Top of PROVIDED RECORDS

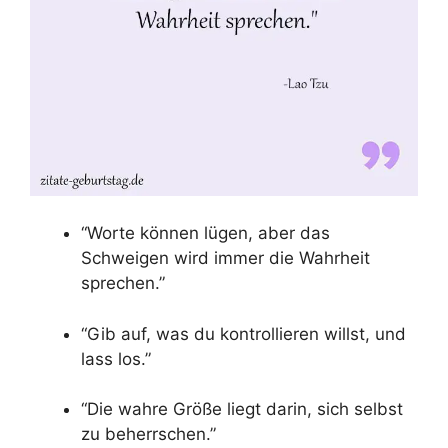
“Worte können lügen, aber das
Schweigen wird immer die Wahrheit
sprechen.”
“Gib auf, was du kontrollieren willst, und
lass los.”
“Die wahre Größe liegt darin, sich selbst
zu beherrschen.”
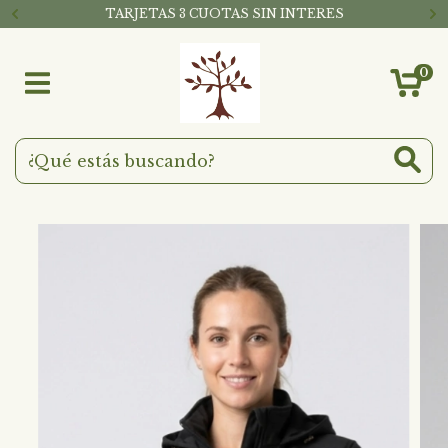
TARJETAS 3 CUOTAS SIN INTERES
0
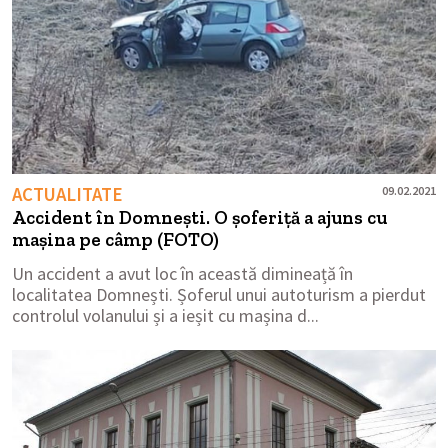
ACTUALITATE
09.02.2021
Accident în Domnești. O șoferiță a ajuns cu
mașina pe câmp (FOTO)
Un accident a avut loc în această dimineață în
localitatea Domnești. Șoferul unui autoturism a pierdut
controlul volanului și a ieșit cu mașina d...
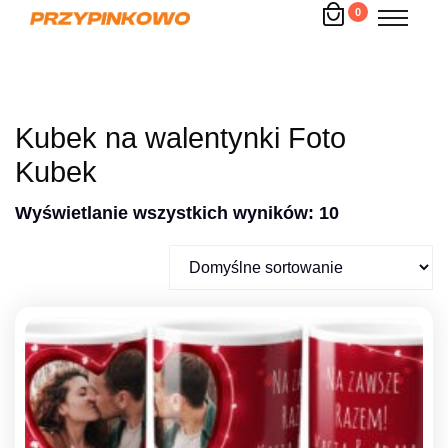
0
Kubek na walentynki Foto
Kubek
Wyświetlanie wszystkich wyników: 10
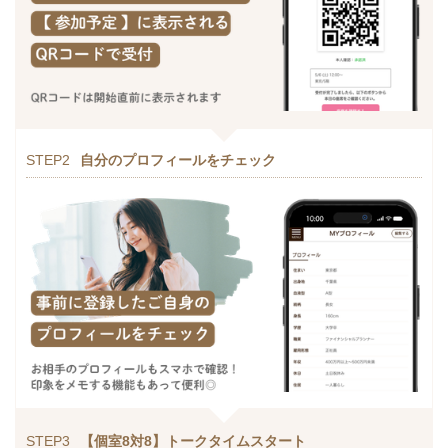
STEP2
自分のプロフィールをチェック
STEP3
【個室8対8】トークタイムスタート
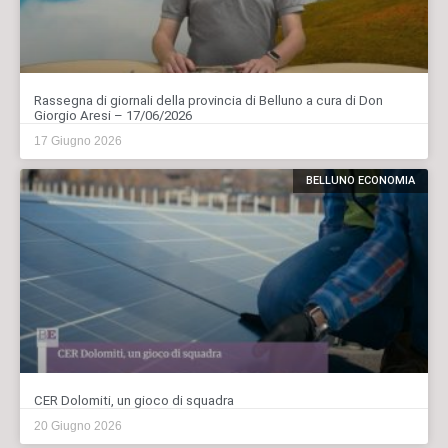
Rassegna di giornali della provincia di Belluno a cura di Don
Giorgio Aresi – 17/06/2026
17 Giugno 2026
BELLUNO ECONOMIA
CER Dolomiti, un gioco di squadra
20 Giugno 2026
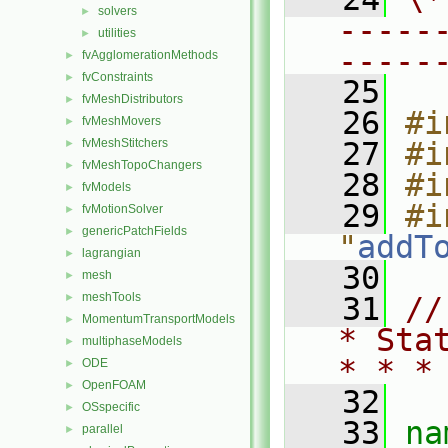
solvers
►
-----
utilities
►
-----
fvAgglomerationMethods
►
fvConstraints
►
   25
fvMeshDistributors
►
   26
#i
fvMeshMovers
►
fvMeshStitchers
   27
#i
►
fvMeshTopoChangers
►
   28
#i
fvModels
►
   29
#i
fvMotionSolver
►
genericPatchFields
►
"
addT
lagrangian
►
   30
mesh
►
meshTools
►
   31
//
MomentumTransportModels
►
* Sta
multiphaseModels
►
* * *
ODE
►
OpenFOAM
►
   32
OSspecific
►
   33
na
parallel
►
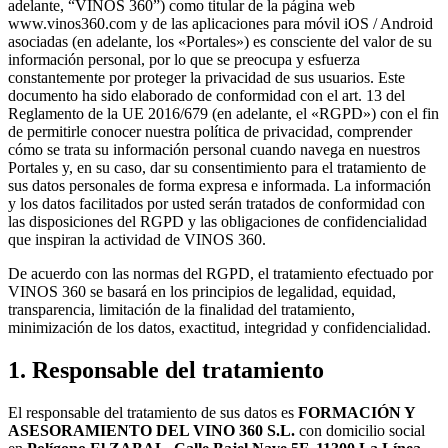
adelante, “VINOS 360”) como titular de la página web
www.vinos360.com y de las aplicaciones para móvil iOS / Android
asociadas (en adelante, los «Portales») es consciente del valor de su
información personal, por lo que se preocupa y esfuerza
constantemente por proteger la privacidad de sus usuarios. Este
documento ha sido elaborado de conformidad con el art. 13 del
Reglamento de la UE 2016/679 (en adelante, el «RGPD») con el fin
de permitirle conocer nuestra política de privacidad, comprender
cómo se trata su información personal cuando navega en nuestros
Portales y, en su caso, dar su consentimiento para el tratamiento de
sus datos personales de forma expresa e informada. La información
y los datos facilitados por usted serán tratados de conformidad con
las disposiciones del RGPD y las obligaciones de confidencialidad
que inspiran la actividad de VINOS 360.
De acuerdo con las normas del RGPD, el tratamiento efectuado por
VINOS 360 se basará en los principios de legalidad, equidad,
transparencia, limitación de la finalidad del tratamiento,
minimización de los datos, exactitud, integridad y confidencialidad.
1. Responsable del tratamiento
El responsable del tratamiento de sus datos es
FORMACIÓN Y
ASESORAMIENTO DEL VINO 360 S.L.
con domicilio social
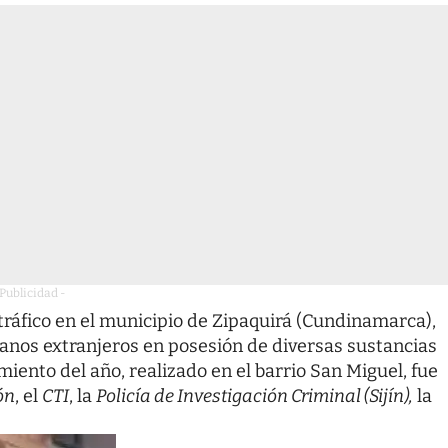
 Publicidad -
tráfico en el municipio de Zipaquirá (Cundinamarca),
danos extranjeros en posesión de diversas sustancias
iento del año, realizado en el barrio San Miguel, fue
ón
, el
CTI
, la
Policía de Investigación Criminal (Sijín),
la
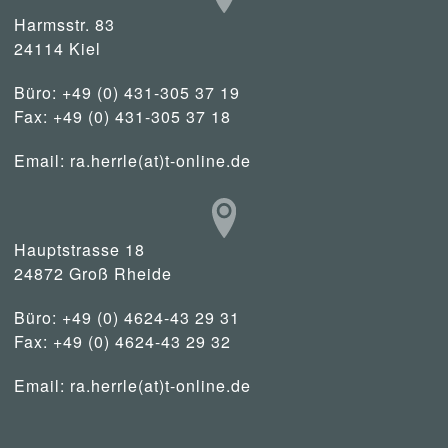
Harmsstr. 83
24114 Kiel
Büro: +49 (0) 431-305 37 19
Fax: +49 (0) 431-305 37 18
Email:
ra.herrle(at)t-online.de
Hauptstrasse 18
24872 Groß Rheide
Büro: +49 (0) 4624-43 29 31
Fax: +49 (0) 4624-43 29 32
Email:
ra.herrle(at)t-online.de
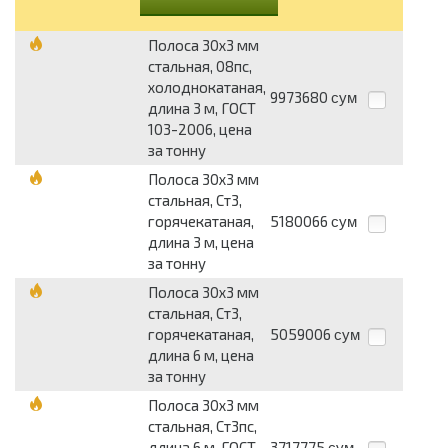
Полоса 30х3 мм
стальная, 08пс,
холоднокатаная,
9973680
сум
длина 3 м, ГОСТ
103-2006, цена
за тонну
Полоса 30х3 мм
стальная, Ст3,
горячекатаная,
5180066
сум
длина 3 м, цена
за тонну
Полоса 30х3 мм
стальная, Ст3,
горячекатаная,
5059006
сум
длина 6 м, цена
за тонну
Полоса 30х3 мм
стальная, Ст3пс,
длина 6 м, ГОСТ
3717775
сум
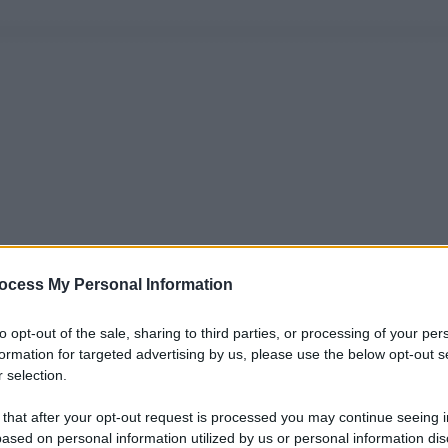
ocess My Personal Information
to opt-out of the sale, sharing to third parties, or processing of your per
formation for targeted advertising by us, please use the below opt-out s
 selection.
 that after your opt-out request is processed you may continue seeing i
ased on personal information utilized by us or personal information dis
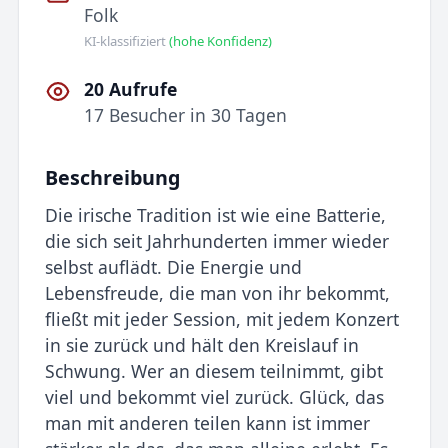
Folk
KI-klassifiziert
(hohe Konfidenz)
20 Aufrufe
17 Besucher in 30 Tagen
Beschreibung
Die irische Tradition ist wie eine Batterie,
die sich seit Jahrhunderten immer wieder
selbst auflädt. Die Energie und
Lebensfreude, die man von ihr bekommt,
fließt mit jeder Session, mit jedem Konzert
in sie zurück und hält den Kreislauf in
Schwung. Wer an diesem teilnimmt, gibt
viel und bekommt viel zurück. Glück, das
man mit anderen teilen kann ist immer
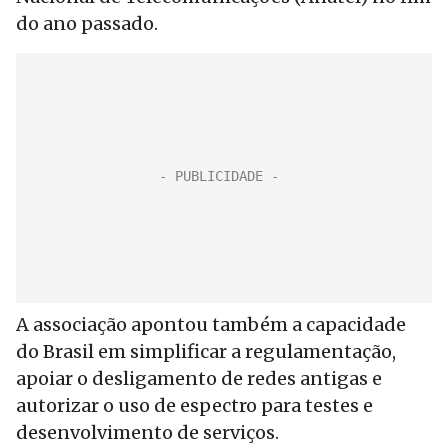
do ano passado.
A associação apontou também a capacidade
do Brasil em simplificar a regulamentação,
apoiar o desligamento de redes antigas e
autorizar o uso de espectro para testes e
desenvolvimento de serviços.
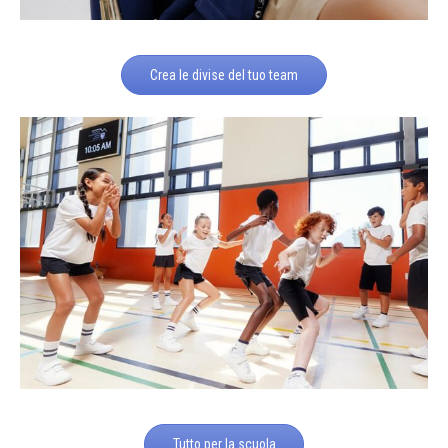
Crea le divise del tuo team
Tutto per la scuola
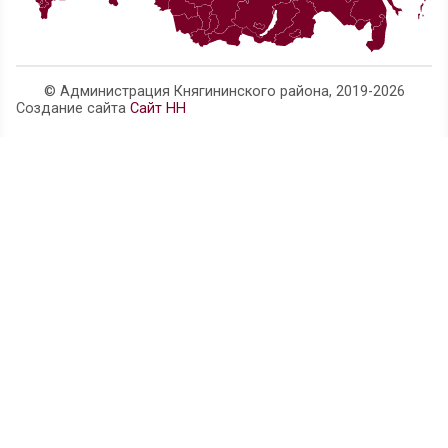
Телефон администрации:
8 (83166) 4-14-63
Нижегородская область, г. Княгинино, ул. Свобо
official@adm.kng.nnov.ru
Карта сайта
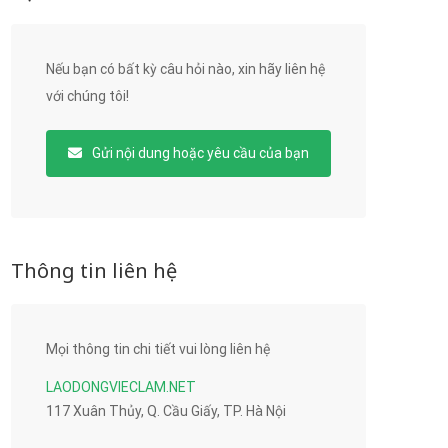
Nếu bạn có bất kỳ câu hỏi nào, xin hãy liên hệ
với chúng tôi!
Gửi nội dung hoặc yêu cầu của bạn
Thông tin liên hệ
Mọi thông tin chi tiết vui lòng liên hệ
LAODONGVIECLAM.NET
117 Xuân Thủy, Q. Cầu Giấy, TP. Hà Nội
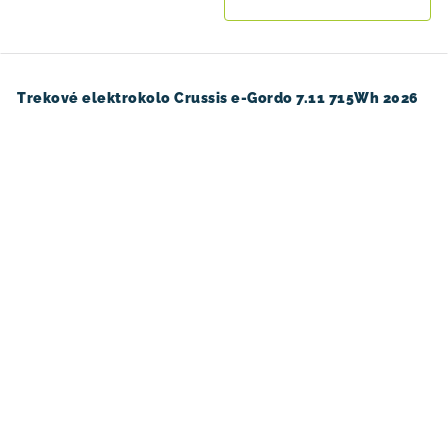
Trekové elektrokolo Crussis e-Gordo 7.11 715Wh 2026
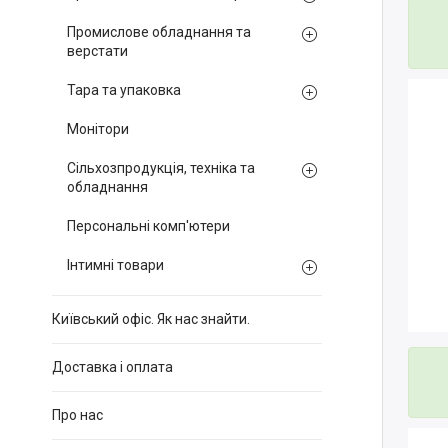
Промислове обладнання та
верстати
Тара та упаковка
Монітори
Сільхозпродукція, техніка та
обладнання
Персональні комп'ютери
Інтимні товари
Київський офіс. Як нас знайти.
Доставка і оплата
Про нас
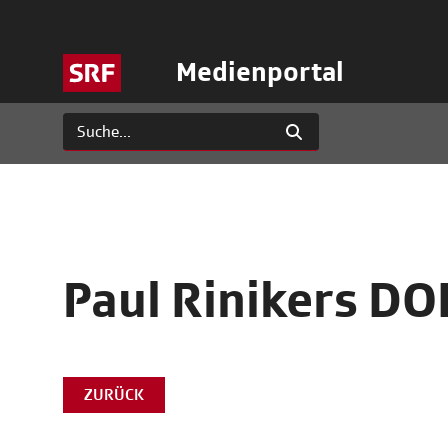
Medienportal
Paul Rinikers DO
ZURÜCK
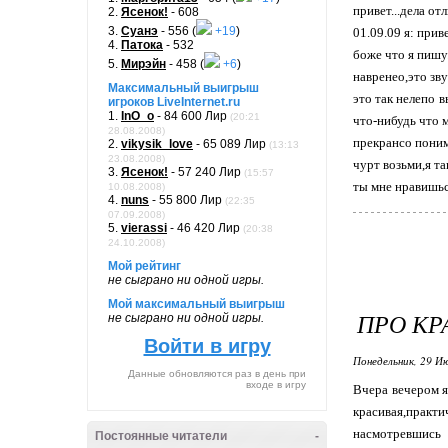
привет...дела от
2.
Ясенок!
- 608
3.
Суанэ
- 556 (
+19
)
01.09.09 я: приве
4.
Патока
- 532
боже что я пишу.
5.
Мирэйн
- 458 (
+6
)
навренео,это зву
Максимальный выигрыш
это так нелепо 
игроков LiveInternet.ru
1.
InO_o
- 84 600 Лир
(20:21
что-нибудь что 
28.08.2008)
прекрансо понима
2.
vikysik_love
- 65 089 Лир
(13:13
23.08.2008)
чурт возьми,я т
3.
Ясенок!
- 57 240 Лир
(15:57
ты мне нравишься
10.08.2008)
4.
nuns
- 55 800 Лир
(22:35
07.09.2008)
5.
vierassi
- 46 420 Лир
(20:38
24.10.2008)
Мой рейтинг
не сыграно ни одной игры.
Мой максимальный выигрыш
ПРО КР
не сыграно ни одной игры.
Войти в игру
Понедельник, 29 Ию
Данные обновляются раз в день при
входе в игру
Вчера вечером я
красивая,практи
насмотревшись 
Постоянные читатели
-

Bottom of PROVIDED RECORDS

__WHAT THE TASK REQUIRES__. Copy the listing above verbatim; the pictures it contains are to stay out.

__EXPECTED ANSWER__.
“Worte können lügen, aber das
Schweigen wird immer die Wahrheit
sprechen.”
“Gib auf, was du kontrollieren willst, und
lass los.”
“Die wahre Größe liegt darin, sich selbst
zu beherrschen.”
TARJETAS 3 CUOTAS SIN INTERES
0
ACTUALITATE
09.02.2021
Accident în Domnești. O șoferiță a ajuns cu
mașina pe câmp (FOTO)
Un accident a avut loc în această dimineață în
localitatea Domnești. Șoferul unui autoturism a pierdut
controlul volanului și a ieșit cu mașina d...
0
Kubek na walentynki Foto
Kubek
Wyświetlanie wszystkich wyników: 10
STEP2
自分のプロフィールをチェック
STEP3
【個室8対8】トークタイムスタート
Rassegna di giornali della provincia di Belluno a cura di Don
Giorgio Aresi – 17/06/2026
17 Giugno 2026
BELLUNO ECONOMIA
CER Dolomiti, un gioco di squadra
20 Giugno 2026
solvers
►
-----
utilities
►
-----
fvAgglomerationMethods
►
fvConstraints
►
   25
fvMeshDistributors
►
   26
#i
fvMeshMovers
►
fvMeshStitchers
   27
#i
►
fvMeshTopoChangers
►
   28
#i
fvModels
►
   29
#i
fvMotionSolver
►
genericPatchFields
►
"
addT
lagrangian
►
   30
mesh
►
meshTools
►
   31
//
MomentumTransportModels
►
* Sta
multiphaseModels
►
* * *
ODE
►
OpenFOAM
►
   32
OSspecific
►
   33
na
parallel
►
adelante, “VINOS 360”) como titular de la página web
www.vinos360.com y de las aplicaciones para móvil iOS / Android
asociadas (en adelante, los «Portales») es consciente del valor de su
información personal, por lo que se preocupa y esfuerza
constantemente por proteger la privacidad de sus usuarios. Este
documento ha sido elaborado de conformidad con el art. 13 del
Reglamento de la UE 2016/679 (en adelante, el «RGPD») con el fin
de permitirle conocer nuestra política de privacidad, comprender
cómo se trata su información personal cuando navega en nuestros
Portales y, en su caso, dar su consentimiento para el tratamiento de
sus datos personales de forma expresa e informada. La información
y los datos facilitados por usted serán tratados de conformidad con
las disposiciones del RGPD y las obligaciones de confidencialidad
que inspiran la actividad de VINOS 360.
De acuerdo con las normas del RGPD, el tratamiento efectuado por
VINOS 360 se basará en los principios de legalidad, equidad,
transparencia, limitación de la finalidad del tratamiento,
minimización de los datos, exactitud, integridad y confidencialidad.
1. Responsable del tratamiento
El responsable del tratamiento de sus datos es
FORMACIÓN Y
ASESORAMIENTO DEL VINO 360 S.L.
con domicilio social
 Publicidad -
tráfico en el municipio de Zipaquirá (Cundinamarca),
danos extranjeros en posesión de diversas sustancias
iento del año, realizado en el barrio San Miguel, fue
ón
, el
CTI
, la
Policía de Investigación Criminal (Sijín),
la
Harmsstr. 83
24114 Kiel
Büro: +49 (0) 431-305 37 19
Fax: +49 (0) 431-305 37 18
Email:
ra.herrle(at)t-online.de
Hauptstrasse 18
24872 Groß Rheide
Büro: +49 (0) 4624-43 29 31
Fax: +49 (0) 4624-43 29 32
Email:
ra.herrle(at)t-online.de
Полоса 30х3 мм
стальная, 08пс,
холоднокатаная,
9973680
сум
длина 3 м, ГОСТ
103-2006, цена
за тонну
Полоса 30х3 мм
стальная, Ст3,
горячекатаная,
5180066
сум
длина 3 м, цена
за тонну
Полоса 30х3 мм
стальная, Ст3,
горячекатаная,
5059006
сум
длина 6 м, цена
за тонну
Полоса 30х3 мм
стальная, Ст3пс,
длина 6 м, ГОСТ
3717775
сум
ocess My Personal Information
to opt-out of the sale, sharing to third parties, or processing of your per
formation for targeted advertising by us, please use the below opt-out s
 selection.
 that after your opt-out request is processed you may continue seeing i
ased on personal information utilized by us or personal information dis
Folk
KI-klassifiziert
(hohe Konfidenz)
20 Aufrufe
17 Besucher in 30 Tagen
Beschreibung
Die irische Tradition ist wie eine Batterie,
die sich seit Jahrhunderten immer wieder
selbst auflädt. Die Energie und
Lebensfreude, die man von ihr bekommt,
fließt mit jeder Session, mit jedem Konzert
in sie zurück und hält den Kreislauf in
Schwung. Wer an diesem teilnimmt, gibt
viel und bekommt viel zurück. Glück, das
man mit anderen teilen kann ist immer
do ano passado.
A associação apontou também a capacidade
do Brasil em simplificar a regulamentação,
apoiar o desligamento de redes antigas e
autorizar o uso de espectro para testes e
desenvolvimento de serviços.
Crea le divise del tuo team
Tutto per la scuola
Телефон администрации:
8 (83166) 4-14-63
Нижегородская область, г. Княгинино, ул. Свобо
official@adm.kng.nnov.ru
Карта сайта
Nếu bạn có bất kỳ câu hỏi nào, xin hãy liên hệ
với chúng tôi!
Gửi nội dung hoặc yêu cầu của bạn
Thông tin liên hệ
Mọi thông tin chi tiết vui lòng liên hệ
LAODONGVIECLAM.NET
117 Xuân Thủy, Q. Cầu Giấy, TP. Hà Nội
Trekové elektrokolo Crussis e-Gordo 7.11 715Wh 2026
Промислове обладнання та
верстати
Тара та упаковка
Монітори
Сільхозпродукція, техніка та
обладнання
Персональні комп'ютери
Інтимні товари
Київський офіс. Як нас знайти.
Доставка і оплата
Про нас
Medienportal
Paul Rinikers DO
ZURÜCK
привет...дела от
2.
Ясенок!
- 608
3.
Суанэ
- 556 (
+19
)
01.09.09 я: приве
4.
Патока
- 532
боже что я пишу.
5.
Мирэйн
- 458 (
+6
)
навренео,это зву
Максимальный выигрыш
это так нелепо 
игроков LiveInternet.ru
1.
InO_o
- 84 600 Лир
(20:21
что-нибудь что 
28.08.2008)
прекрансо понима
2.
vikysik_love
- 65 089 Лир
(13:13
23.08.2008)
чурт возьми,я т
3.
Ясенок!
- 57 240 Лир
(15:57
ты мне нравишься
10.08.2008)
4.
nuns
- 55 800 Лир
(22:35
07.09.2008)
5.
vierassi
- 46 420 Лир
(20:38
24.10.2008)
Мой рейтинг
не сыграно ни одной игры.
Мой максимальный выигрыш
ПРО КР
не сыграно ни одной игры.
Войти в игру
Понедельник, 29 Ию
Данные обновляются раз в день при
входе в игру
Вчера вечером я
красивая,практи
насмотревшись 
Постоянные читатели
-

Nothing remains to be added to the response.